Univention Bugzilla – Bug 54241
UDM REST API Swagger UI adds strange headers and parameters to queries
Last modified: 2021-12-13 14:57:04 CET
The Swagger UI of the UDM REST API by default adds 5 useless and confusing headers and parameters: * "User-Agent: UCS 4.4-1-errata241" * "Accept-Language: de-DE; q=1.0, en-US; q=0.9" * scope=sub * query={"": "*"} * hidden=true to both the WebUI and the query sent to the server. A helpful feature of the Swagger UI is that it constructs the curl call that would result in the desired request. This feature is often used by developers to copy the call into their code and translate it into programming language.
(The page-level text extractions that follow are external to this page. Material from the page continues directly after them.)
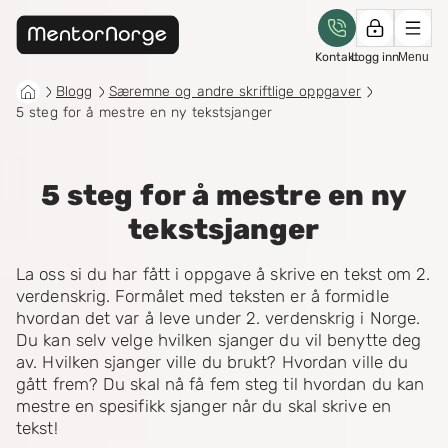
Kontakt
Logg inn
Menu
Blogg
Særemne og andre skriftlige oppgaver
5 steg for å mestre en ny tekstsjanger
5 steg for å mestre en ny
tekstsjanger
La oss si du har fått i oppgave å skrive en tekst om 2.
verdenskrig. Formålet med teksten er å formidle
hvordan det var å leve under 2. verdenskrig i Norge.
Du kan selv velge hvilken sjanger du vil benytte deg
av. Hvilken sjanger ville du brukt? Hvordan ville du
gått frem? Du skal nå få fem steg til hvordan du kan
mestre en spesifikk sjanger når du skal skrive en
tekst!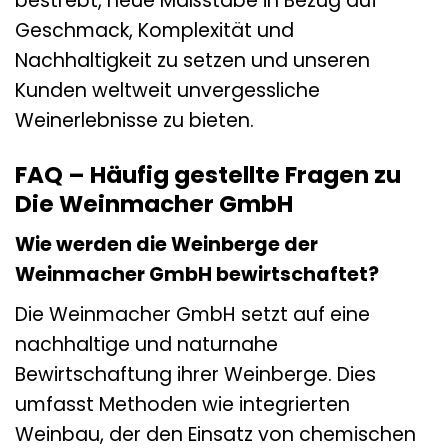
bestrebt, neue Maßstäbe in Bezug auf
Geschmack, Komplexität und
Nachhaltigkeit zu setzen und unseren
Kunden weltweit unvergessliche
Weinerlebnisse zu bieten.
FAQ – Häufig gestellte Fragen zu
Die Weinmacher GmbH
Wie werden die Weinberge der
Weinmacher GmbH bewirtschaftet?
Die Weinmacher GmbH setzt auf eine
nachhaltige und naturnahe
Bewirtschaftung ihrer Weinberge. Dies
umfasst Methoden wie integrierten
Weinbau, der den Einsatz von chemischen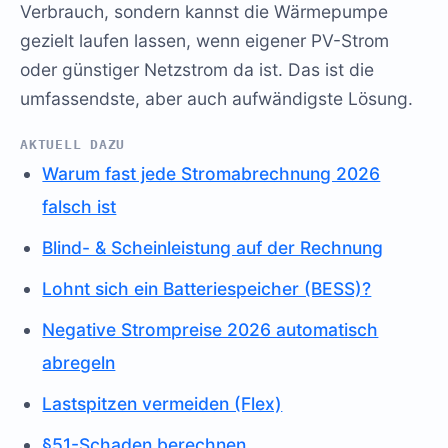
Verbrauch, sondern kannst die Wärmepumpe
gezielt laufen lassen, wenn eigener PV-Strom
oder günstiger Netzstrom da ist. Das ist die
umfassendste, aber auch aufwändigste Lösung.
AKTUELL DAZU
Warum fast jede Stromabrechnung 2026
falsch ist
Blind- & Scheinleistung auf der Rechnung
Lohnt sich ein Batteriespeicher (BESS)?
Negative Strompreise 2026 automatisch
abregeln
Lastspitzen vermeiden (Flex)
§51-Schaden berechnen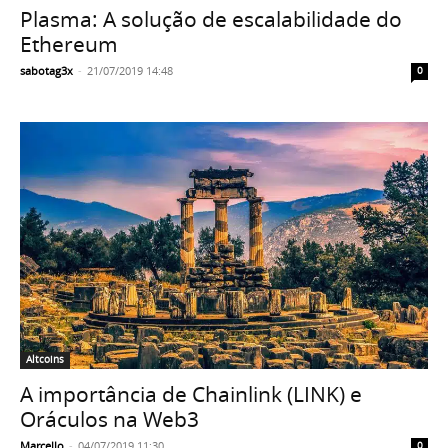
Plasma: A solução de escalabilidade do
Ethereum
sabotag3x
-
21/07/2019 14:48
0
Altcoins
A importância de Chainlink (LINK) e
Oráculos na Web3
Marcello
-
04/07/2019 11:30
0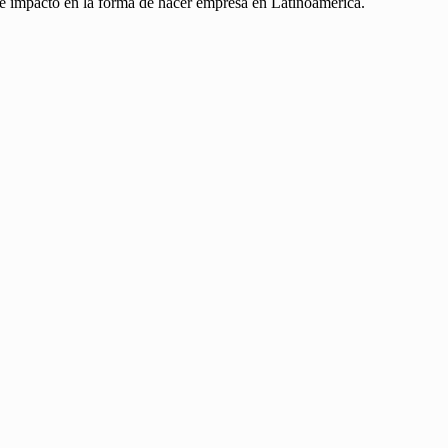
e impacto en la forma de hacer empresa en Latinoamérica.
The unnecessary headers and parameters make the call unnecessary complicated: curl -X GET "https://m40.uni.dtr/univention/udm/users/user/?scope=sub&query%5B%5D=%2A&hidden=true" -H "accept: application/json" -H "User-Agent: UCS 4.4-1-errata241" -H "Accept-Language: de-DE; q=1.0, en-US; q=0.9" instead of: curl -X GET "https://m40.uni.dtr/univention/udm/users/user/" -H "accept: application/json" Remove the unnecessary and confusing headers and parameters.
BTW: "User-Agent: UCS 4.4-1-errata241" root@m40:~# univention-app info UCS: 5.0-0 errata164
(In reply to Daniel Tröder from comment #0) > The Swagger UI of the UDM REST API by default adds 5 useless and confusing > headers and parameters: These are examples on the usage. > * "User-Agent: UCS 4.4-1-errata241" OK, may be removed but this is what the CLI client sends (with the correct UCS Version). We could instead fix the version. > * "Accept-Language: de-DE; q=1.0, en-US; q=0.9" This should still be added, as Content-Negotiation based on this is done. > * scope=sub > * query={"": "*"} > * hidden=true At least one of them is required so that the request is treated as search.
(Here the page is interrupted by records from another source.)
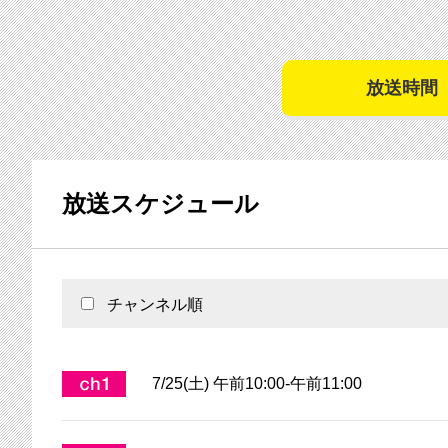
放送時間
放送スケジュール
チャンネル順
7/25(土) 午前10:00-午前11:00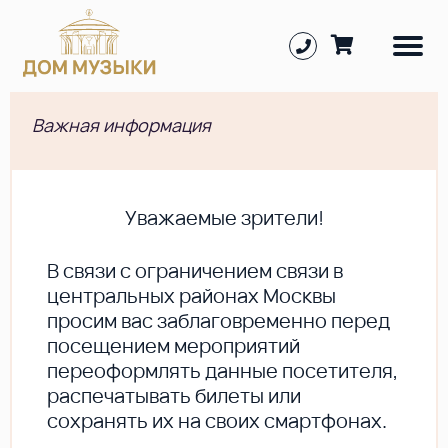
Важная информация
Уважаемые зрители!
В cвязи с ограничением связи в
центральных районах Москвы
просим вас заблаговременно перед
посещением мероприятий
переоформлять данные посетителя,
распечатывать билеты или
сохранять их на своих смартфонах.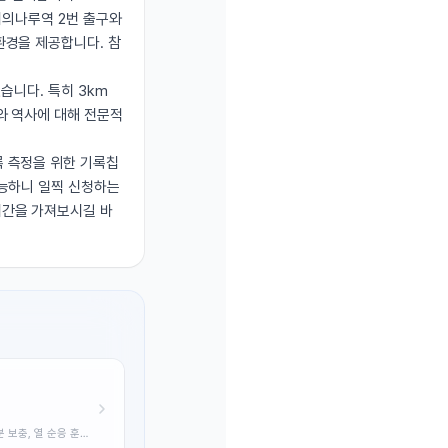
여의나루역 2번 출구와
환경을 제공합니다. 참
습니다. 특히 3km
와 역사에 대해 전문적
록 측정을 위한 기록칩
가능하니 일찍 신청하는
시간을 가져보시길 바
 보충, 열 순응 훈련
(In reply to Florian Best from comment #2) > (In reply to Daniel Tröder from comment #0) > > The Swagger UI of the UDM REST API by default adds 5 useless and confusing > > headers and parameters: > These are examples on the usage. They are confusing. It is enough to put them into the description of the field. > > * "User-Agent: UCS 4.4-1-errata241" > OK, may be removed but this is what the CLI client sends (with the correct > UCS Version). We could instead fix the version. This is not sent by my browser or any of my Python clients. There should not be anything hard coded. If a client sends such a string that's fine, but it is not required in the SwaggerUI. > > * "Accept-Language: de-DE; q=1.0, en-US; q=0.9" > This should still be added, as Content-Negotiation based on this is done. This is not required and not sent by any real world client. The server can set this internally as default if nothing sent and it needs that, but it is not required in the SwaggerUI. > > * scope=sub > > * query={"": "*"} > > * hidden=true > At least one of them is required so that the request is treated as search. As above: That is an unnecessary requirement for a client. It is the standard, that a resource lists its collection without a filter, when no parameter is sent. Why require clients to send something when it can simply be the default? As with the arguments above, this requirement should be removed.